Remarks. The trophosome of Scandia michaelsarsi (Leloup, 1935) appears morphologically indistinguishable from that of S. gigas, based on descriptions and illustrations from the literature (Leloup 1935, Vervoort 1959, García Corrales et al. 1979, Calder et al. 2003). However, all of the records attributable to Leloup’s (1935) species were based on sterile material, and therefore no comparison could be made with the gonosome of S. gigas. The above-cited authors did not make any connection between the two species and considered S. michaelsarsi as valid, while others (Altuna Prados 1994, Peña Cantero & García Carrascosa 2002) included at least the eastern Atlantic records of S. michaelsarsi in the synonymy of Pieper’s (1884) species. However, Leloup (1935) considered the material described by Broch (1913) as Campanularia (?) mutabilis Ritchie, 1907 from Cape Bojador (eastern Atlantic) as being conspecific with his new Laomedea michaelsarsi from the Dry Tortugas (western Atlantic), suggesting the occurrence of his species on both sides of the Atlantic.

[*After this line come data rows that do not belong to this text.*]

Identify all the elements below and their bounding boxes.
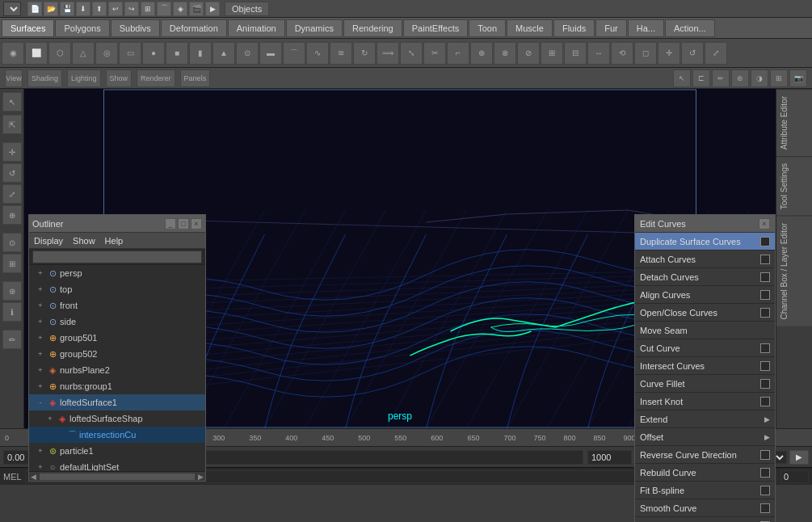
ec-option-box[interactable] <box>760 308 770 318</box>
ec-option-box[interactable] <box>760 255 770 264</box>
tab-painteffects[interactable]: PaintEffects <box>403 19 469 37</box>
snap-curve-icon[interactable]: ⌒ <box>157 2 171 16</box>
tree-item-nurbsgroup1[interactable]: + ⊕ nurbs:group1 <box>29 378 205 394</box>
shelf-cone[interactable]: △ <box>72 42 95 65</box>
tab-animation[interactable]: Animation <box>228 19 285 37</box>
ec-option-box[interactable] <box>760 379 770 389</box>
outliner-maximize-btn[interactable]: □ <box>178 218 189 229</box>
tree-item-side[interactable]: + ⊙ side <box>29 314 205 330</box>
shelf-project[interactable]: ⊗ <box>494 42 516 65</box>
ec-item-cv-hardness[interactable]: CV Hardness <box>635 517 775 522</box>
shelf-attach[interactable]: ⊞ <box>541 42 563 65</box>
ec-item-attach-curves[interactable]: Attach Curves <box>635 250 775 268</box>
ec-option-box[interactable] <box>760 503 770 513</box>
tree-item-front[interactable]: + ⊙ front <box>29 297 205 314</box>
shelf-rebuild[interactable]: ⟲ <box>611 42 633 65</box>
tab-fur[interactable]: Fur <box>595 19 627 37</box>
ec-item-cut-curve[interactable]: Cut Curve <box>635 339 775 357</box>
tab-polygons[interactable]: Polygons <box>55 19 109 37</box>
shelf-plane[interactable]: ▭ <box>119 42 141 65</box>
tab-deformation[interactable]: Deformation <box>161 19 227 37</box>
last-tool[interactable]: ⊕ <box>2 205 22 225</box>
layout-icon[interactable]: ⊞ <box>770 69 788 87</box>
shelf-nurbs-sphere[interactable]: ● <box>142 42 165 65</box>
outliner-minimize-btn[interactable]: _ <box>165 218 176 229</box>
shelf-curve2[interactable]: ∿ <box>306 42 329 65</box>
shelf-nurbs-cyl[interactable]: ▮ <box>189 42 212 65</box>
shelf-detach[interactable]: ⊟ <box>564 42 587 65</box>
panels-menu[interactable]: Panels <box>180 69 211 87</box>
tree-item-group501[interactable]: + ⊕ group501 <box>29 330 205 346</box>
ec-item-intersect-curves[interactable]: Intersect Curves <box>635 357 775 375</box>
tab-surfaces[interactable]: Surfaces <box>2 19 54 37</box>
coord-z-input[interactable] <box>780 470 809 483</box>
soft-select-icon[interactable]: ⊛ <box>731 69 749 87</box>
shelf-revolve[interactable]: ↻ <box>353 42 376 65</box>
ec-item-rebuild-curve[interactable]: Rebuild Curve <box>635 464 775 482</box>
shelf-trim[interactable]: ✂ <box>423 42 446 65</box>
tab-subdivs[interactable]: Subdivs <box>111 19 160 37</box>
shelf-extrude[interactable]: ⟹ <box>377 42 399 65</box>
info-tool[interactable]: ℹ <box>2 302 22 322</box>
ec-item-reverse-curve[interactable]: Reverse Curve Direction <box>635 446 775 464</box>
ec-option-box[interactable] <box>760 397 770 406</box>
tree-item-persp[interactable]: + ⊙ persp <box>29 265 205 281</box>
ec-option-box[interactable] <box>760 237 770 246</box>
ec-item-align-curves[interactable]: Align Curves <box>635 286 775 304</box>
ec-option-box[interactable] <box>760 361 770 371</box>
tree-item-defaultlightset[interactable]: + ○ defaultLightSet <box>29 459 205 471</box>
shelf-select[interactable]: ◻ <box>634 42 657 65</box>
shelf-curve1[interactable]: ⌒ <box>283 42 305 65</box>
renderer-menu[interactable]: Renderer <box>137 69 175 87</box>
tab-ha[interactable]: Ha... <box>628 19 664 37</box>
hscroll-track[interactable] <box>40 474 195 480</box>
soft-mod-tool[interactable]: ⊙ <box>2 233 22 252</box>
tab-tool-settings[interactable]: Tool Settings <box>776 156 812 216</box>
tree-item-top[interactable]: + ⊙ top <box>29 281 205 297</box>
shading-menu[interactable]: Shading <box>27 69 62 87</box>
ec-item-extend[interactable]: Extend ▶ <box>635 410 775 428</box>
save-file-icon[interactable]: 💾 <box>60 2 74 16</box>
ec-item-fit-bspline[interactable]: Fit B-spline <box>635 482 775 499</box>
ec-item-duplicate-surface-curves[interactable]: Duplicate Surface Curves <box>635 233 775 250</box>
ec-option-box[interactable] <box>760 468 770 478</box>
shelf-nurbs-plane[interactable]: ▬ <box>259 42 282 65</box>
show-manip[interactable]: ⊞ <box>2 254 22 273</box>
tab-action[interactable]: Action... <box>665 19 715 37</box>
open-file-icon[interactable]: 📂 <box>44 2 58 16</box>
tree-item-particle1[interactable]: + ⊛ particle1 <box>29 443 205 459</box>
new-file-icon[interactable]: 📄 <box>27 2 42 16</box>
shelf-move[interactable]: ✛ <box>658 42 680 65</box>
tree-item-loftedshape[interactable]: + ◈ loftedSurfaceShap <box>29 410 205 427</box>
shelf-birail[interactable]: ⤡ <box>400 42 423 65</box>
shelf-scale[interactable]: ⤢ <box>705 42 727 65</box>
tab-fluids[interactable]: Fluids <box>553 19 595 37</box>
outliner-menu-display[interactable]: Display <box>34 236 63 246</box>
playblast-icon[interactable]: ▶ <box>205 2 220 16</box>
tab-attribute-editor[interactable]: Attribute Editor <box>776 89 812 156</box>
shelf-loft[interactable]: ≋ <box>330 42 352 65</box>
display-icon[interactable]: ◑ <box>751 69 768 87</box>
outliner-menu-help[interactable]: Help <box>105 236 124 246</box>
scale-tool[interactable]: ⤢ <box>2 184 22 204</box>
shelf-nurbs-cone[interactable]: ▲ <box>212 42 235 65</box>
undo-icon[interactable]: ↩ <box>108 2 123 16</box>
range-end-input[interactable] <box>587 450 632 465</box>
ec-item-insert-knot[interactable]: Insert Knot <box>635 393 775 410</box>
render-icon[interactable]: 🎬 <box>189 2 204 16</box>
shelf-nurbs-cube[interactable]: ■ <box>166 42 188 65</box>
import-icon[interactable]: ⬇ <box>76 2 90 16</box>
select-tool-icon[interactable]: ↖ <box>673 69 691 87</box>
ec-item-smooth-curve[interactable]: Smooth Curve <box>635 499 775 517</box>
tree-item-nurbsplane2[interactable]: + ◈ nurbsPlane2 <box>29 362 205 378</box>
shelf-bevel[interactable]: ⌐ <box>447 42 469 65</box>
shelf-stitch[interactable]: ⊕ <box>470 42 493 65</box>
ec-item-curve-fillet[interactable]: Curve Fillet <box>635 375 775 393</box>
tab-channel-box[interactable]: Channel Box / Layer Editor <box>776 216 812 326</box>
ec-item-offset[interactable]: Offset ▶ <box>635 428 775 446</box>
objects-button[interactable]: Objects <box>225 2 269 16</box>
shelf-sphere[interactable]: ◉ <box>2 42 24 65</box>
ec-item-detach-curves[interactable]: Detach Curves <box>635 268 775 286</box>
outliner-menu-show[interactable]: Show <box>73 236 95 246</box>
ec-item-open-close-curves[interactable]: Open/Close Curves <box>635 304 775 322</box>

Moreover, Boero et al. (1997) examined the syntype material of Leloup’s species and found it similar with S. gigas, especially in the presence of a true diaphragm at the hydrothecal base. In addition to the close morphological similarities illustrated in various accounts from the literature, a comparison of measurements for several representative records of both S. gigas and S. michaelsarsi was established (table 8). It appears that only little variation in size could be noticed, which proves that they are undoubtedly conspecific.
The present, fertile material from the Lesser Antilles is solid evidence of the occurrence of S. gigas in the western Atlantic, although its presence was previously questionable (see Peña Cantero & García Carrascosa 2002). However, some if not all of Fraser’s (1944) records of Hebella (?) pocillum (Hincks, 1868) from boreal waters are more likely based on hydroids of Lafoea dumosa (Fleming, 1828), according to Cairns et al. (2002).
TABLE 8. Measurements of Scandia gigas (Pieper, 1884), in µm.(1)Microslide preparation, Mediterranean material from La Ciotat, France. (2)Approximate dimensions calculated from fig. 6 A & C. (3)Approximate dimensions calculated from fig. 11 E & G.
Scandia gigas (Pieper, 1884) Scandia michaelsarsi (Leloup, 1935) Distribution. Mainly known from the Mediterranean, but also reported from both the Lusitanian and Mauritanian Atlantic provinces (Peña Cantero & García Carrascosa 2002). Occurs additionally in the tropical western Atlantic (Leloup 1935, present study), and the Galapagos (Calder et al. 2003).